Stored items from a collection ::
▬▬▬▬▬▬

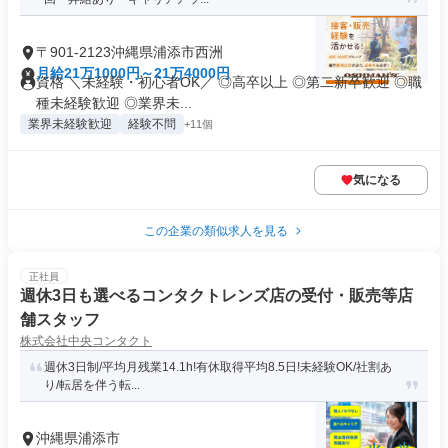
〒901-2123沖縄県浦添市西洲
月給21万1000円～21万4000円
資格 ＼未経験・初心者OK／ ◎高卒以上 ◎第二新卒歓迎 ◎職
種未経験歓迎 ◎業界未...
業界未経験歓迎
経験不問
+11個
気になる
この企業の類似求人を見る
正社員
週休3日も選べるコンタクトレンズ店の受付・販売等店
舗スタッフ
株式会社中央コンタクト
週休3日制/平均月残業14.1h!有休取得平均8.5日!未経験OK/社割あ
り/転居を伴う転...
沖縄県浦添市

▬▬▬▬▬▬

Task prompt :: Transcribe all of the records exactly, without reproducing their pictures.

Task response ::
〒901-2123沖縄県浦添市西洲
月給21万1000円～21万4000円
資格 ＼未経験・初心者OK／ ◎高卒以上 ◎第二新卒歓迎 ◎職
種未経験歓迎 ◎業界未...
業界未経験歓迎
経験不問
+11個
気になる
この企業の類似求人を見る
正社員
週休3日も選べるコンタクトレンズ店の受付・販売等店
舗スタッフ
株式会社中央コンタクト
週休3日制/平均月残業14.1h!有休取得平均8.5日!未経験OK/社割あ
り/転居を伴う転...
沖縄県浦添市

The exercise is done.